SINGAPORE - The United States is intent on deepening economic and political ties with Southeast Asia but not by trying to contain China's rising influence in the region, US Deputy Secretary of State Robert Zoellick said.

On the last leg of a six-nation tour of Southeast Asia, Zoellick said he had also been reassured the 10-member Association of Southeast Asian Nations (ASEAN) was committed to stronger economic ties with the United States.

U.S. Deputy Secretary of State Robert Zoellick speaks at a news conference summing up his week long trip to Southeast Asian nations Tuesday May 10, 2005 in Singapore. Zoellick said any policy to contain China's influence would be foolish and ineffective. [AP]
Aside from Singapore, Zoellick, who is the most senior US official to visit Southeast Asia during US President George W. Bush's second term, visited Thailand, Vietnam, the Philippines, Indonesia and Malaysia.

"It would be very useful at the start of the president's second term to have a chance to consult with our partners and friends in the region," Zoellick told reporters here in explaining the purpose of his 10-day trip.

"And I think if there is any core theme, it's that we believe that it is in the broader Asian interest to have a strong, healthy, dynamic ASEAN.

"And in so far as we can help and support that process, we are looking for ways to try to do so and my visit is one small contribution."

Zoellick said discussions held with leaders during his trip showed Southeast Asia wanted to continue to have strong economic ties with the United States, which remains the region's major export destination.

"I think there is a sense that I received from the countries that I visited there is a very strong interest in US economic ties for many of these countries," Zoellick said.

"The countries I visited represent over 500 million people... so it's a core part of our global outlook."

Zoellick emphasised ASEAN was the fifth largest trading partner for the United States, with trade between the two worth about 136 billion US dollars.

However he also said the United States had no intention of trying to contain China's growing presence in Southeast Asia.

"From the US perspective, the key message is that we believe that we should have our own activist engagement with Southeast Asia and that a policy to try to limit or restrict China would be both foolish and ineffective," he said.

China and ASEAN last year signed a deal to liberalise trade barriers and pave the way for a more comprehensive accord planned for 2010 that could see the creation of the world's largest free trade zone.
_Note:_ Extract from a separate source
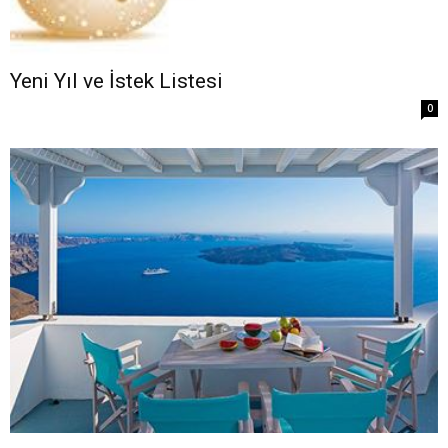
Yeni Yıl ve İstek Listesi
0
Zoellick's visit also had strong political spin-offs, with the diplomat announcing while in Vietnam that Vietnamese Prime Minister Phan Van Khai had been invited to meet Bush in Washington on June 21.

The visit will be the first by a Vietnamese leader since the end of the Vietnam War 30 years ago.

It was also announced that Singapore Prime Minister Lee Hsien Loong will meet with Bush in July.

Zoellick referred on Tuesday to maritime and counter-terrorism security issues that were discussed during his visit to the six nations, but did not broaden his comments from those given earlier in the trip.

In Malaysia, Zoellick offered US help to ensure security in the pirate-plagued Malacca Strait and oversaw the renewal of a 10-year-old defence pact between the two nations.